During the quarterly release, management also affirmed full-year projections, including the $235-$245 million annual revenue target. Therefore, investors would now like to see that there are no unexpected surprises in the Q4 report.
Following the earnings result, Craig Irwin of Roth Capital upgraded the company from “neutral” to “buy” He also increased the price target from $3 to $6. The shares are now hovering around $5.5. The current average price target stands at about $4.60.
So is PLUG Stock A Buy Now?
From a fundamental analysis perspective, I’d not be a buyer of PLUG stock at current levels. That is, unless I were a risk taker.
Therefore, I’d encourage potential investors to do due diligence and think hard whether their portfolios can handle a company that is not likely to report any kind of substantial or consistent profits any time soon.
If you are an investor who also follows technical charts, you may be interested to know that due to the price increase over the past year — but also so far in 2020 — short-term charts are overbought and signalling caution. Year-to-date, PLUG stock is up an eye-popping 59%.
Especially, if the markets becomes volatile with a downward bias in the coming days, there will likely be short-term profit-taking in PLUG shares. If you already hold the stock, you may want to realize some of your paper profits.
Alternatively, if you are experienced in hedging with options, you may want to initiate a March 20 ATM or ITM covered call position. Such a hedge would offer some downside protection. Depending on your chosen strike, it may enable you to participate in a potential up move too.
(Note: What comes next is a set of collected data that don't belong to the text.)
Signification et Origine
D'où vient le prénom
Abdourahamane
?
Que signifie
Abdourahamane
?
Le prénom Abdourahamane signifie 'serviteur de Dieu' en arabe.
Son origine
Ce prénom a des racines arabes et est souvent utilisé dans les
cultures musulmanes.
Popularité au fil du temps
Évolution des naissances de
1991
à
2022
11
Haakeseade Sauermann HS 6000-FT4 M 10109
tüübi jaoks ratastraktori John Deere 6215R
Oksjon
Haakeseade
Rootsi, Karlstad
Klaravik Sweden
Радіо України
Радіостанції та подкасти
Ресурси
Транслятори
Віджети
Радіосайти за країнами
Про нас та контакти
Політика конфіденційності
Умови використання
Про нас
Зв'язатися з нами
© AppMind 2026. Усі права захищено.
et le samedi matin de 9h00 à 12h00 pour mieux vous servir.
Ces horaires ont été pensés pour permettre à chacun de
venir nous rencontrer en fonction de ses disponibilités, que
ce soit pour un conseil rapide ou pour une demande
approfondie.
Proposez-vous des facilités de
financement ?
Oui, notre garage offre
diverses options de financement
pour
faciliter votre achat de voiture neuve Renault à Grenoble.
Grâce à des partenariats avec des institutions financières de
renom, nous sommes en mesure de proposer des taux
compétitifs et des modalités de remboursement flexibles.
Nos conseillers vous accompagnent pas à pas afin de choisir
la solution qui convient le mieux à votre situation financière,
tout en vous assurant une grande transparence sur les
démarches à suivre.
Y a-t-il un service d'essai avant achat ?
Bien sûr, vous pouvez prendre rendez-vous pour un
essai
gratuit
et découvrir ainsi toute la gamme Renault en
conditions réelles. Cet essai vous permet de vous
Yet, if you’re bullish on hydrogen as well as alternative energy, and would like to have exposure to Plug Power in your holdings, you may consider buying into an ETF such as the Invesco WilderHill Clean Energy ETF (NYSEARCA:PBW), the iShares Global Clean Energy ETF (NASDAQ:ICLN) or the SPDR S&P Kensho Smart Mobility ETF (NYSEARCA:HAIL).
On a final note, as the hydrogen fuel cell industry gains more recognition, the company may find itself as a candidate to be acquired.
As of this writing, Tezcan Gecgil did not hold a position in any of the aforementioned securities.